The amount of weed in a joint can differ greatly. There are people who smoke joints containing only pure weed or hash. The disadvantage of this is that the joint doesn’t burn straight, and you have to light it a few times. The regular joint contains 0.5 to 0.75 grams, depending on the quality of your weed or hash.
When did marijuana become illegal ?
Marijuana was grown by many early colonists but was outlawed in the 1920s by Congress after an intense lobbying effort by John D. Anslinger. It is currently classified as a Schedule 1 drug, despite many potential benefits.

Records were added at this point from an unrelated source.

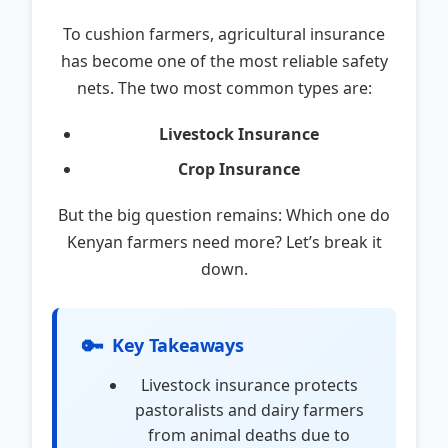
To cushion farmers, agricultural insurance
has become one of the most reliable safety
nets. The two most common types are:
Livestock Insurance
Crop Insurance
But the big question remains: Which one do
Kenyan farmers need more? Let’s break it
down.
🔑
Key Takeaways
Livestock insurance protects
pastoralists and dairy farmers
from animal deaths due to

What are marijuana’s effects ?
Once ingested, THC enters the bloodstream and is carried to different parts of the body, including the brain, where it binds to cannabinoid receptors on specific nerve cells and triggers the release of dopamine, the brain’s “pleasure chemical.” This is what creates the drug’s intoxicating effect. Smoking marijuana can bring about an altered mental state within seconds; when consumed as food, it may take up to an hour. Marijuana’s hallmark sign is its dreamy euphoria. The “stoned” user is typically relaxed, or “laid back,” and may become giggly or experience heightened auditory and visual sensations. (Popular culture has certified entire genres of films and music as “stoner movies” and “stoner bands” for their appeal to people using marijuana.) Other effects can include short-term memory problems (“What was I saying again?”) and an inability to concentrate. Physically, the drug hinders your reaction time, hampers your coordination, and distorts your perception, all of which make driving a very bad idea. Marijuana often induces serious hunger cravings (popularly known as “the munchies”). It dries out your mouth (“cotton mouth”), accelerates your heart rate, and expands the blood vessels in your eyes (producing the telltale bloodshot look). The strength and concentration of the drug and whether it’s mixed with another substance can intensify some or all of these effects.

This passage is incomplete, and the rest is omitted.